Between referees and assistants, the number of match officials assembled in the Peruvian capital Lima totals 39. All are acutely aware that over and above the importance of the competition in its own right, the tournament could prove a stepping-stone to greater things. "This championship means a great many things to this group. On the one hand it's a chance to officiate at an U-17 World Championship, while on the other it's an opportunity to stake a claim for Germany." The statement, by the head of FIFA's Refereeing Department José María García-Aranda, leaves no one in any doubt as to what is at stake. Perhaps that might explain the serious expressions as the gathered officials board their bus for the Surco Air Base, where they will undergo their final fitness tests. The athletics programme awaiting them at Surco will push them to the limit, testing both speed and resistance. One of the travelling group, the Mexican referee Marco Rodríguez, confides in FIFA.com, saying, "It's normal to have a few butterflies in the stomach just before such a critical test. However, I find if you are able to channel that nervous energy, then it can actually motivate you."

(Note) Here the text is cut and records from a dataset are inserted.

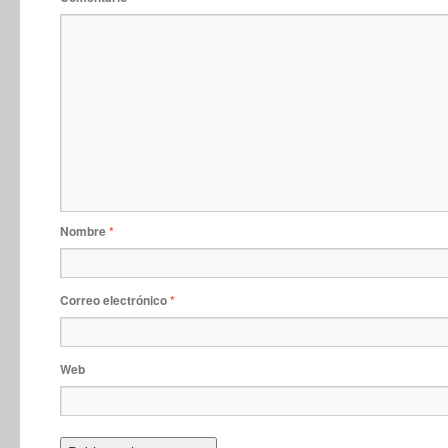
Nombre
*
Correo electrónico
*
Web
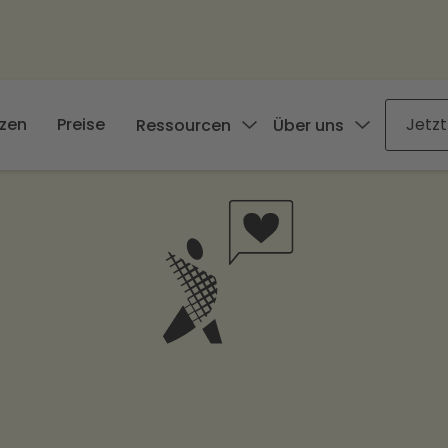
zen
Preise
Jetzt
Ressourcen
Über uns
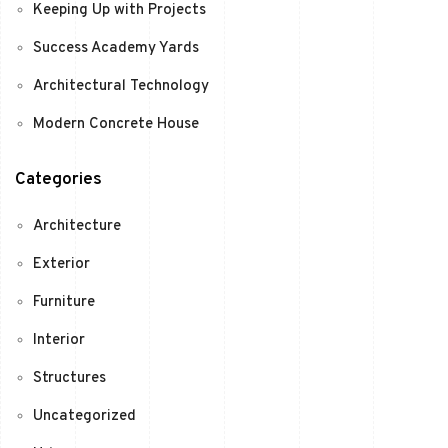
Keeping Up with Projects
Success Academy Yards
Architectural Technology
Modern Concrete House
Categories
Architecture
Exterior
Furniture
Interior
Structures
Uncategorized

The South African Jerome Damon, who raised a few eyebrows not to mention chuckles by singing throughout the physical - "It helps me keep track of my rhythm when I'm running," he says - also agrees with his colleague's analysis. "I'm surprised to have been given this opportunity. I had been aiming for a spot in my own country for the 2010 edition, but now there's the possibility of Germany. Now that would be some bonus," he says. Sitting alongside Damon is Toru Kamikawa, a Japanese official who says he is relieved his early morning nerves have left him. "We're aware that this championship is providing us with an opportunity to win a place in Germany. That said, we mustn't lose sight of how important this tournament is to the world of youth football," he added. 

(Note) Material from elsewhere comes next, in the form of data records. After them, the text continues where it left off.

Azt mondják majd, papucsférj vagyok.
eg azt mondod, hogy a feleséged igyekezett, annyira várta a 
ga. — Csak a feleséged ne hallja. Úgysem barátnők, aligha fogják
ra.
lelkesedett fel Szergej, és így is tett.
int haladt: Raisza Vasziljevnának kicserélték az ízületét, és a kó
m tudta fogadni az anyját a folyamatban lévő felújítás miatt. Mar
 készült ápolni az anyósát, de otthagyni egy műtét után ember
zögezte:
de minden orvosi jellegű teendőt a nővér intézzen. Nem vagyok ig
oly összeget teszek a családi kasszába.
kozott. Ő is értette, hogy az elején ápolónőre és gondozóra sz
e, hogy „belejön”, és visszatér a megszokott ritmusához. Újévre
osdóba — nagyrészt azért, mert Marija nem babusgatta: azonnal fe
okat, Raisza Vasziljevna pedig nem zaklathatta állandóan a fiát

Probably the man who summed the situation up best on this cold and windy morning was the Colombian referee Oscar Ruiz: "Not only is the tournament a knock-out competition for the teams, it's also a de facto qualifying event for us referees.  Because we work together in groups of three, we know there is no margin for error. In the same way that a side can be eliminated when the keeper slips up or the striker misses a penalty, here the referee and his two assistants all have to pack their bags if even one of them makes a mistake. It's all about teamwork." 

An age old question
With the match officials set to work exclusively with the teenage stars of world football for the next two weeks, the old question about the difference between refereeing senior and youth players inevitably arises. Is it easier to handle an established player or a bourgeoning talent? Again opinion is divided. For the Australian assistant referees Nathan Gibson and Ben Wilson, "the challenge is exactly the same", a view shared by the Belgian Peter Hermans: "They are not just kids; some of them are already playing top-flight football. As a referee, you have the same responsibility, and therefore have to maintain the same level of concentration as you would in a senior World Cup."

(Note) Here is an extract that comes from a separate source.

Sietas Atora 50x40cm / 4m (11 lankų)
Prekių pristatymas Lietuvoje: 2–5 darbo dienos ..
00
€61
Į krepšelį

Others see it differently and argue that it is important to remember that there will be 22 teenagers on the pitch. "It's a very nice category to referee," explains the Argentine Horacio Elizondo, speaking from experience after officiating at the Egypt 1997 edition. "The attitudes of the players are what you would expect from youngsters at their age. They can be very temperamental, and often it's no use trying to reason with them. Many play on the edge and are just waiting to erupt, which is why you have to be careful not to let the game get away from you," he says.

Oscar Ruiz echoes his colleague's sentiment, saying, "While you have to apply the same rules to every game irrespective of the players involved, you have to realise that the youngsters have more to prove and thus want to impress even more. Often that can lead to over-zealousness and work against them. In cases like that, how you control the players is vital."

Players' ages and temperaments aside, what is undeniable is that most of these referees and their assistants will be facing one of the most demanding and important tests of their careers in the upcoming weeks. For those equal to the challenge, Germany 2006 could be on the horizon.